Rules for the formation of adequate self-esteem

We all know what great importance is the formation of self-esteem in children at an early age. Such self-esteem should be able to form a child in the preschool period and only then it will be adequate. After all, only adequate self-esteem can play a significant role in the formation of the child's personality. Children do not come into the world with a certain attitude to themselves. That's why the qualities of the formation of the personality parents put their self-esteem to the child together with his upbringing. That's why parents are very important to know the basic rules for the formation of adequate self-esteem and certainly follow them.

We offer you 7 rules for the formation of an adequate self-esteem in a child that will help over time your child to clearly understand who he is and what place he takes in the world around him. Remember that children come to normal self-esteem with the help of awareness and a feeling that they are valued and disinterestedly loved by the closest people - parents. That's why parents, in the first place, need to create an atmosphere of love and mutual understanding for their child. Only after that the child, when he grows up, can not be afraid to express his thoughts, make responsible decisions and without any difficulties to cope with life's difficulties. So, before you seven steps to the formation of a positive, objective, healthy self-esteem.

Love for the child

Of course, all parents love their children and are not afraid to say it out loud. But, no matter how strange it may sound, it is from good intentions that many parents make mistakes. Of course, there are no absolutely ideal parents in the world who would comply with all the rules of upbringing and always make the right decisions in its process. But the mother and father should equally treat their child with respect and understanding. It is not necessary to save on the time spent with the child. Do not forget to walk with the baby, play, play sports, do homework, help to develop imagination and so on. It is worth remembering that any joint activity should radiate positive and joy for both you and your child. Sincere communication with the baby will give him a full opportunity to feel what you see in his childlike image of a little man with whom you want to spend time and make friends. After all, the child's immature thinking is always based on the perception of the surrounding world as a way of satisfying one's desires and needs. The child always concentrates on what he sees, and does not think through logical reasoning.

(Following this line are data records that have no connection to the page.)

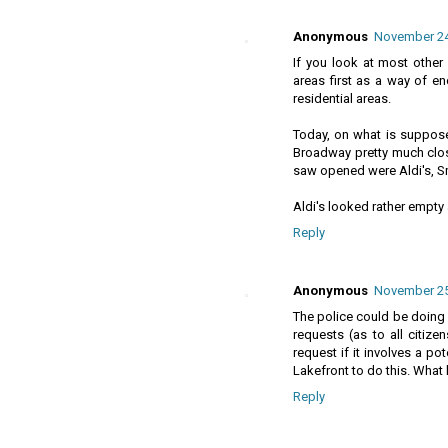
Anonymous
November 24,
If you look at most other 
areas first as a way of en
residential areas.
Today, on what is suppose
Broadway pretty much clos
saw opened were Aldi's, S
Aldi's looked rather empty 
Reply
Anonymous
November 25,
The police could be doing m
requests (as to all citizen
request if it involves a po
Lakefront to do this. What 
Reply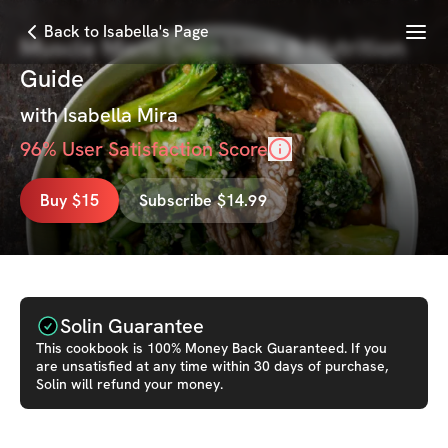
Menu
Back to Isabella's Page
Muscle Mami Cookbook & Nutrition
Guide
with
Isabella Mira
96
% User Satisfaction Score
Buy $15
Subscribe $14.99
Solin Guarantee
This
cookbook
is 100% Money Back Guaranteed. If you
are unsatisfied at any time within 30 days of purchase,
Solin will refund your money.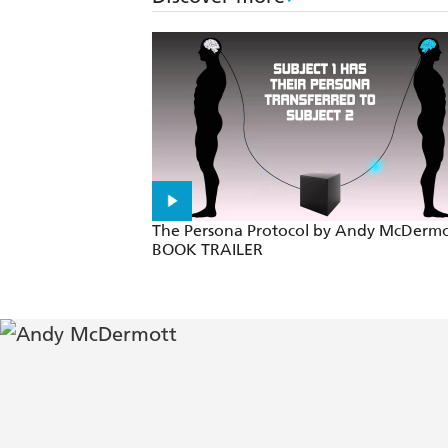
Easily competes with the works of D
True Indiana Jones stuff with terrific 
Like Clive Cussler on speed... high-p
A pulse-racing adventure with action
No fan of Indiana Jones, Matthew Reil
The Persona Protocol by Andy McDermo
BOOK TRAILER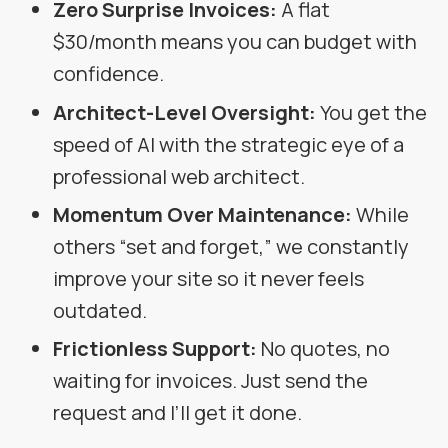
Zero Surprise Invoices:
A flat
$30/month means you can budget with
confidence.
Architect-Level Oversight:
You get the
speed of AI with the strategic eye of a
professional web architect.
Momentum Over Maintenance:
While
others “set and forget,” we constantly
improve your site so it never feels
outdated.
Frictionless Support:
No quotes, no
waiting for invoices. Just send the
request and I’ll get it done.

At the stage of the child's personality formation, one does not need to compare it with other children. It's clear that when you talk about how a neighbor child beautifully holds his back, you want your child to be the best, but when he grows up, he will become an insecure person, with a low self-esteem. So you will not achieve an adequate self-assessment at all. Suggestion is from the very childhood, and the formation of adequate self-esteem. Remember this!

Develop a sense of competence in the baby

When you form an adequate and correct form of expression of your "I" and self-confidence, it will be nice if you reveal a sense of competence in the child. This will help him to realize himself in all spheres of life. Do so that the kid could do a lot with his own hands, solve problems and rely only on his strength, and this all brought him pride in the achievements made by himself. Look for the sphere of activity where your child can manifest himself from the very best side. For example, developing a good singing or drawing skill will help raise his self-esteem and confidence in his abilities and abilities. Remember that one success breeds the pursuit of the next!

Encourage as many children and less punish him

It is important that the child is praised not only by his parents, but also by strangers. Create for the child such conditions that his efforts could be appreciated by others. This all will play a significant role in raising his self-esteem. By the way, it is not superfluous to say that some of the children do not like it when they praise someone, not him. If you notice this, try to develop in your child a sense of benevolence.

To praise a child should also be right, find that "golden middle", for which your child should receive praise.

And yet, often parents because of the whims or disobedience of the child apply severe punishment to him: reproach, express their discontent and even threaten them in a rigid form. This negatively affects the upbringing of the child, reducing his attachment to the parents, and causes feelings of anger and hatred with age. Empty threats also do not bring good, if the parents have promised to punish - let it do so. But remember, everything can be achieved with the right tone of conversation, and not screaming and scolding!

Do not need the impossible from the child

Always worth keeping the balance. On the one hand, it is necessary for the child to gain experience, and on the other, not to overload it. Experts advise to define a self-estimation of the kid by means of the special formula. This formula includes two ways of raising self-esteem. In the first case, self-esteem can be improved with the help of effective achievements in a variety of activities, and in the second case, with a decrease in the level of claims. Remember that the child's claims must meet its permissible potentials and abilities. Only in this way will he achieve success, and his self-esteem will become adequate.

Encourage your child to be a good person

All parents want to see their children happy, and that they are good. But for this it is necessary to teach the child to do good deeds and get pleasure from it, which will raise his self-esteem. Let the child have constant practical advice that will educate him in responsibility, independence, kindness and competence. All this will help him acquire a high self-esteem and self-esteem. By the way, it is best to do this with the help of kind and instructive books.

Criticize as little as possible a child

The basic rules for the formation of healthy self-esteem are that one should not notice all the failures and failures of the child and hang on him "shortcuts". If he overturned the glass, do not call it "clumsy." Such words can, due to frequent use, kill a child's self-esteem, reduce his self-esteem, making him believe that he is. Discard the "sharp" lines. Remember that with praise and support, he will get a lot and he will grow up with adequate self-esteem!